Dr Helen Bostock, marine geologist at NIWA, writes:
Position: 56.089685°S, 159.882531°E
Weather: Cloudy, 30 knot winds
Sea State: 2-3 m swell
Introducing the geology/biology team!
The team is made up of me (Helen Bostock), Mark Fenwick (token biologist/NIWA) and two students – Molly Patterson and Courtney Derriman. We have also seconded Jill Scott (one of NIWA’s IT people) to help out when she isn’t required for other IT work.
Our main geological roles are going to be mapping the sea floor using the multibeam (see yesterday’s blog post) and undertaking some sediment coring and sampling.
The sediments on the bottom of the ocean are made up of sand and mud, which are transported into the ocean from the land via rivers, or blown in as dust.
The sediments also contain thousands to millions of the skeletal remains of plankton – tiny microfossils ranging in size from 2μm-0.5mm – which fall to the bottom of the ocean when they die. If they aren’t eaten first, of course.
Sediments cores provide an archive of past changes in the ocean. The sediments slowly build up over time, so as we look down the core we go back in time. It’s like an oceanographic time machine.

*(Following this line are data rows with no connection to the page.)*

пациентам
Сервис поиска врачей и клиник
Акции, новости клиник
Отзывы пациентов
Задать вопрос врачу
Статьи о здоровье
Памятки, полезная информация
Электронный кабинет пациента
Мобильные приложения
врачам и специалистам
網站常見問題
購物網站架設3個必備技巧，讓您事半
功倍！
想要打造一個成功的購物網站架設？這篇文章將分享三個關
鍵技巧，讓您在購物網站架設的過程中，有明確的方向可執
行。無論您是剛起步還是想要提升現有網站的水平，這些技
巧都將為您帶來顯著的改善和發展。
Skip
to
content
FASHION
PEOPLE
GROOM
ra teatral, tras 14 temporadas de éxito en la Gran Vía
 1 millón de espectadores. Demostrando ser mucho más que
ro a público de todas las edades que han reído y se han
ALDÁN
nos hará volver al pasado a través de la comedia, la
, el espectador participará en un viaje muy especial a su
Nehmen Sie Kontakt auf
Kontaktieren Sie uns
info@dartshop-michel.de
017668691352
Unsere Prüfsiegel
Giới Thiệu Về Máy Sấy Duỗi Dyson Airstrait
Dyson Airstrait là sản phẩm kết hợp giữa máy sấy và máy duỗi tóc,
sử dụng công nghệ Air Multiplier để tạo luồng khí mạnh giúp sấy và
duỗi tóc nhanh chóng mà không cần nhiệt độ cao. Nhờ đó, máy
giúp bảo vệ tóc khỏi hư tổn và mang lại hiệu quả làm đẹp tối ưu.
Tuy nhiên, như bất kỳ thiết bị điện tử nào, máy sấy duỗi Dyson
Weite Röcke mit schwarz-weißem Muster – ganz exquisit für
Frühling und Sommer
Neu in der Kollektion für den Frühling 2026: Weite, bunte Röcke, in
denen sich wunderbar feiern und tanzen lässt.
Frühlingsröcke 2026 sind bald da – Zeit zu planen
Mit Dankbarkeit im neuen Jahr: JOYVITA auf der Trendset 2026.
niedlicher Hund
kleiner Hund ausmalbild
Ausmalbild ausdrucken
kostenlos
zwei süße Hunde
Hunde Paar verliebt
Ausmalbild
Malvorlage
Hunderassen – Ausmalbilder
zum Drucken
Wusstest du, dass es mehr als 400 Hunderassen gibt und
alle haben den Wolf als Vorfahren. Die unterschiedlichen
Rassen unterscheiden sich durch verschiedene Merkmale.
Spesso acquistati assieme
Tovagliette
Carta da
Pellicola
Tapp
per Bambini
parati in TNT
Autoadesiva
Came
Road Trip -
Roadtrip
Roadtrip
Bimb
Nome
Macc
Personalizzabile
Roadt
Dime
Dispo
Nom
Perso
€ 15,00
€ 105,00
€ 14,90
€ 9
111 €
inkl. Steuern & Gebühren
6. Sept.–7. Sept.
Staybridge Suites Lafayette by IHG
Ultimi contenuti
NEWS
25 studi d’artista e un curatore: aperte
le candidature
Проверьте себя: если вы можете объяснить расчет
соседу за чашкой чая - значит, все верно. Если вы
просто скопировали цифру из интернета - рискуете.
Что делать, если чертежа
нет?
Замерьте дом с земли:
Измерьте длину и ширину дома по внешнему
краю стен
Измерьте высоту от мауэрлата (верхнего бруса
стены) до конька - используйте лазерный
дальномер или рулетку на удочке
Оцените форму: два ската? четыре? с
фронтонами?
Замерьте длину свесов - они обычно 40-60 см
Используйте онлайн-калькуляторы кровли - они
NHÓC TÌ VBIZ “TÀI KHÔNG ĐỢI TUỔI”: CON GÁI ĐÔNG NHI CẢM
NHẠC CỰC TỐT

Today we reached our first official station on the voyage, where we attempted a gravity core in the Emerald Basin east of the Macquarie Ridge at a water depth of 3600 m. The core is lowered to the sea floor by a winch on a very long wire, and then driven into the sediment by a large lead weight (approximately 2 tonnes).

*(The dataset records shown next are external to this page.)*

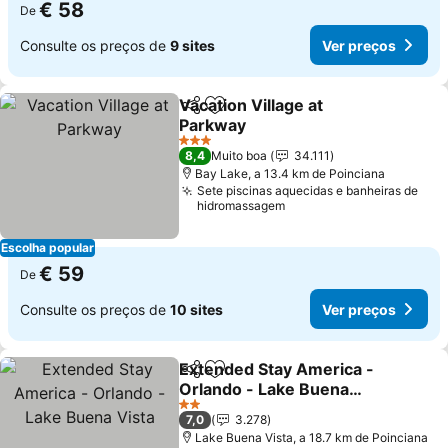
€ 58
De
Consulte os preços de
9 sites
Ver preços
Vacation Village at
Partilhar
Adicionar aos favoritos
Parkway
Ver preços
3 Estrelas
8,4
Muito boa
34.111
Bay Lake, a 13.4 km de Poinciana
Sete piscinas aquecidas e banheiras de
hidromassagem
Escolha popular
€ 59
De
Consulte os preços de
10 sites
Ver preços
Extended Stay America -
Partilhar
Adicionar aos favoritos
Orlando - Lake Buena
Vista
Ver preços
2 Estrelas
7,0
3.278
Lake Buena Vista, a 18.7 km de Poinciana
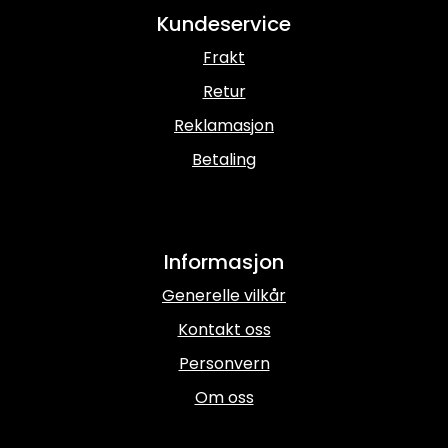
Kundeservice
Frakt
Retur
Reklamasjon
Betaling
Informasjon
Generelle vilkår
Kontakt oss
Personvern
Om oss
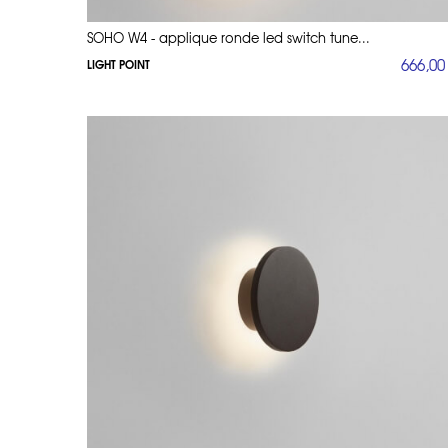
SOHO W4 - applique ronde led switch tune...
666,00
LIGHT POINT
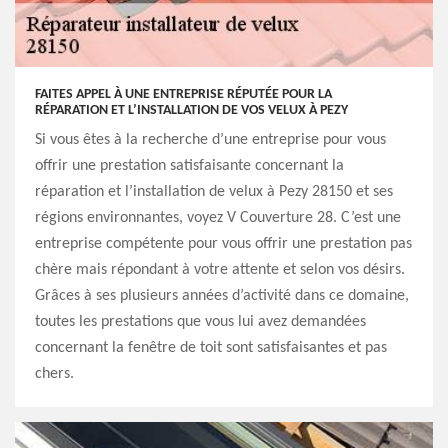
FAITES APPEL À UNE ENTREPRISE RÉPUTÉE POUR LA
RÉPARATION ET L’INSTALLATION DE VOS VELUX À PEZY
Si vous êtes à la recherche d’une entreprise pour vous
offrir une prestation satisfaisante concernant la
réparation et l’installation de velux à Pezy 28150 et ses
régions environnantes, voyez V Couverture 28. C’est une
entreprise compétente pour vous offrir une prestation pas
chère mais répondant à votre attente et selon vos désirs.
Grâces à ses plusieurs années d’activité dans ce domaine,
toutes les prestations que vous lui avez demandées
concernant la fenêtre de toit sont satisfaisantes et pas
chers.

We recovered a ~4 m core, made up of pale cream, muddy sediment. Unfortunately, the core was also bent – probably due to the stiffness of the sediment – which wasn’t ideal as this made it hard to bring on deck without sloshing it around. We will try a slightly different strategy for our next core tomorrow. Sediment coring is as much an art as a science!
Mud doesn’t sound very exciting, but it is made up of billions of microfossils. Changes in the type of microfossils, or the chemistry of the skeletons, along with the size of the grains, are proxies for changes in the environmental conditions in the past.
We (my collaborators and I) hope that the sediment cores will provide information on what has happened to the water masses in the Southern Ocean over the last 30,000 years (or longer), covering changes from the last glacial to the modern interglacial. The Southern Ocean is thought to have played an important role in causing these large natural climate transitions, but we still know very little about this region.
In order to calibrate these proxies we are also collecting some modern plankton during the voyage.
The chemistry of the modern skeletons will be compared with the oceanographic data (temperature, salinity, nutrients, pH) from the voyage, to produce a calibration which can be used on the sediment cores back through time.
The oceanographers also did their first CTD cast and got some deep water samples for the chemists. Everyone was very excited to finally have some work to do after 4 days in transit. It helps to take your mind off the sea sickness!